Intitulé Disclosure Day, ce nouveau tour de force signé Steven Spielberg ne vous demandera pas de croire aux soucoupes volantes, mais simplement de vous souvenir pourquoi vous avez un jour levé les yeux vers les étoiles. Loin des démonstrations de force pataudes, le cinéaste de 79 ans retrouve la grâce vagabonde de ses amours cosmiques en orchestrant une fuite en avant haletante : un génie repentant (Josh O’Connor, nerveux et tourmenté) et une présentatrice météo irradiée d’empathie (Emily Blunt, touchante et drôle) tentent de révéler au monde l’existence d’extraterrestres captifs. L’originalité tient à ce partage des rôles, à Daniel la science brute, à Margaret la télé-empathie, douce et contagieuse, qui transforme la conspiration gouvernementale en fable humaniste d’une brûlante actualité.

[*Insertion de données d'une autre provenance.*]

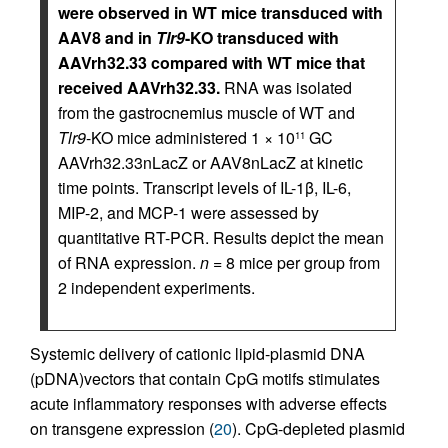
were observed in WT mice transduced with
AAV8 and in
Tlr9
-KO transduced with
AAVrh32.33 compared with WT mice that
received AAVrh32.33.
RNA was isolated
from the gastrocnemius muscle of WT and
Tlr9
-KO mice administered 1 × 10
GC
11
AAVrh32.33nLacZ or AAV8nLacZ at kinetic
time points. Transcript levels of IL-1β, IL-6,
MIP-2, and MCP-1 were assessed by
quantitative RT-PCR. Results depict the mean
of RNA expression.
n
= 8 mice per group from
2 independent experiments.
Systemic delivery of cationic lipid-plasmid DNA
(pDNA)vectors that contain CpG motifs stimulates
acute inflammatory responses with adverse effects
on transgene expression (
20
). CpG-depleted plasmid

L’intrigue, plus proche du thriller paranoïaque à la Minority Report que du conte de fées cosmique, avance à la vitesse d’une panique générale : agents omnipotents, écrans espions et Colin Firth en prédateur glacial. Pourtant, c’est dans les respirations que Steven Spielberg frappe fort : une séquence hommage à Blanche-Neige, une cacophonie télépathique sublimée par le jeu d’Emily Blunt, et ces pauvres aliens, cousins directs de l’inoubliable E.T., réduits à l’état de cobayes. Le film ose poser une question dérangeante : que faisons-nous des merveilles que nous ne comprenons pas ? La réponse, entre ferveur et colère tendre, porte l’empreinte d’un vieux sage qui n’a rien perdu de son mordant.
Alors oui, quelques scènes d’action mollassonnes et un mysticisme un brin trop appuyé émaillent le parcours. Mais qu’importe : Disclosure Day électrise par sa candeur militante, son rythme enlevé et cette certitude viscérale que l’émerveillement est un acte de résistance. Ce n’est pas un hasard si le film s’achève sur un regard, celui de Margaret vers ce qui la dépasse. Le même regard que vous aurez en sortant de la salle : celui d’un spectateur à nouveau relié à son propre ciel intérieur. Une révélation, justement.